_About this task:_
Make a verbatim transcription of the records, without the pictures.

_Given records:_

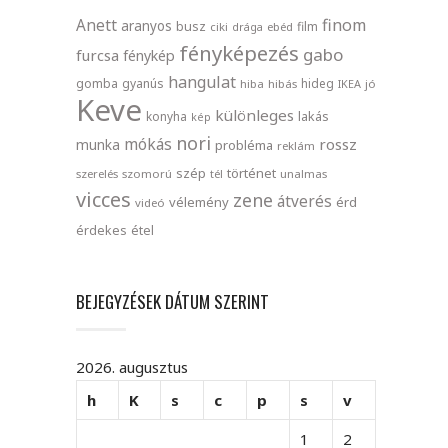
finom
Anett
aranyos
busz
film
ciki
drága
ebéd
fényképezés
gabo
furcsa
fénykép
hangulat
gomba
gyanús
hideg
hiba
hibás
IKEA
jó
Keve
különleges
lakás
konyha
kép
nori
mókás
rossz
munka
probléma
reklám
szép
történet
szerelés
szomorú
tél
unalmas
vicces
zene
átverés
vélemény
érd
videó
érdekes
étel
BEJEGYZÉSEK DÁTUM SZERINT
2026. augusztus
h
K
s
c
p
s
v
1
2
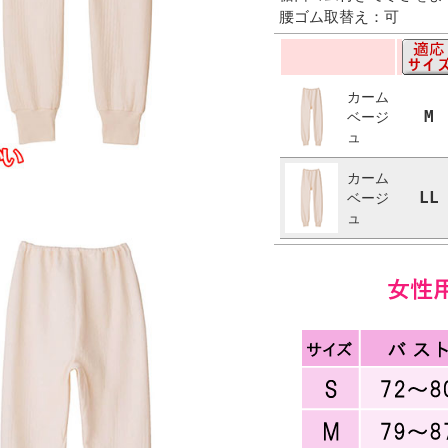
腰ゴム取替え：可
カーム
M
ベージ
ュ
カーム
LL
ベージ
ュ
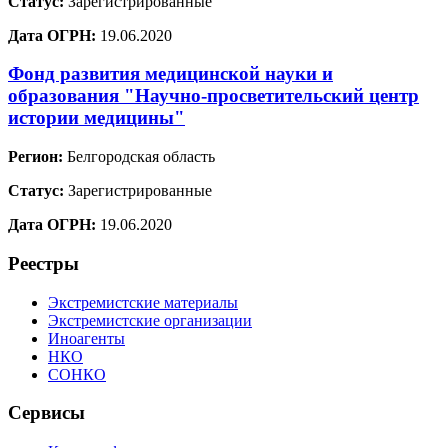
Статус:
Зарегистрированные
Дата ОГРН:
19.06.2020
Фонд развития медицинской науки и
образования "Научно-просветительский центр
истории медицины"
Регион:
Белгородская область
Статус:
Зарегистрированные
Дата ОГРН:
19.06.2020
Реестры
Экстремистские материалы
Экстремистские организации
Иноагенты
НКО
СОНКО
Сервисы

_Response below:_
finom
Anett
aranyos
busz
film
ciki
drága
ebéd
fényképezés
gabo
furcsa
fénykép
hangulat
gomba
gyanús
hideg
hiba
hibás
IKEA
jó
Keve
különleges
lakás
konyha
kép
nori
mókás
rossz
munka
probléma
reklám
szép
történet
szerelés
szomorú
tél
unalmas
vicces
zene
átverés
vélemény
érd
videó
érdekes
étel
BEJEGYZÉSEK DÁTUM SZERINT
2026. augusztus
h
K
s
c
p
s
v
1
2
腰ゴム取替え：可
カーム
M
ベージ
ュ
カーム
LL
ベージ
ュ
Статус:
Зарегистрированные
Дата ОГРН:
19.06.2020
Фонд развития медицинской науки и
образования "Научно-просветительский центр
истории медицины"
Регион:
Белгородская область
Статус:
Зарегистрированные
Дата ОГРН:
19.06.2020
Реестры
Экстремистские материалы
Экстремистские организации
Иноагенты
НКО
СОНКО
Сервисы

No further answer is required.